■ ACTIVITY
Pictures in the entries below are excluded; copy only the lines from the one containing "- Country Of Origin : Egypt" to the one containing "Established to provide", both included.

■ TASK INPUTS
--

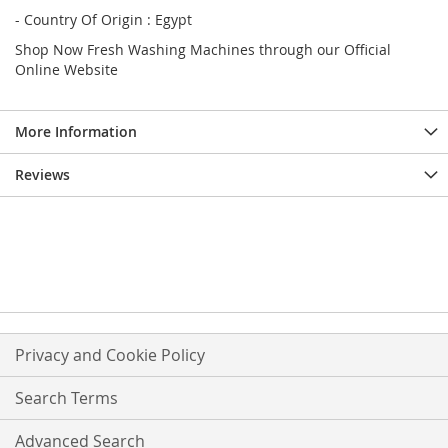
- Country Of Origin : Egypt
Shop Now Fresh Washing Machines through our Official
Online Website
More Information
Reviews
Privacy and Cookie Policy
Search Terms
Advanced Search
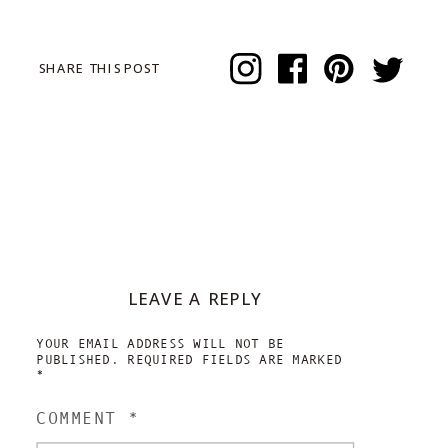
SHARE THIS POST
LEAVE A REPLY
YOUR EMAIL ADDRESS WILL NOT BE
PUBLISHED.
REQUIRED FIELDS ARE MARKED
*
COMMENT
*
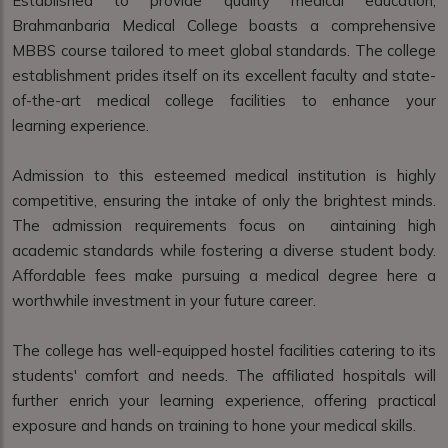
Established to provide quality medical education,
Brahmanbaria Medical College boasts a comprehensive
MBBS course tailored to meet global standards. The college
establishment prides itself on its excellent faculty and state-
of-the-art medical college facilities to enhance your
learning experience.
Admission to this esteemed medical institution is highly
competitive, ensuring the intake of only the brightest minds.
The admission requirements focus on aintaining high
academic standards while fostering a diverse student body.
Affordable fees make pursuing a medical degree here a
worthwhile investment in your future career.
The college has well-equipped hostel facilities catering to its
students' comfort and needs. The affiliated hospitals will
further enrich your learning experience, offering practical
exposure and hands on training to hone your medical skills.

--

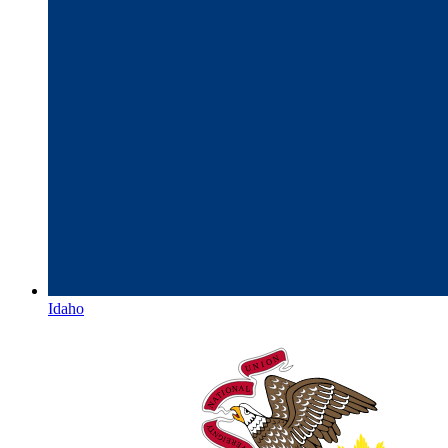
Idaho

--

■ EXERCISE OUTPUT
- Country Of Origin : Egypt
Shop Now Fresh Washing Machines through our Official
Online Website
More Information
Reviews
Privacy and Cookie Policy
Search Terms
Advanced Search
SHARE THIS POST
LEAVE A REPLY
YOUR EMAIL ADDRESS WILL NOT BE
PUBLISHED.
REQUIRED FIELDS ARE MARKED
*
COMMENT
*
Established to provide quality medical education,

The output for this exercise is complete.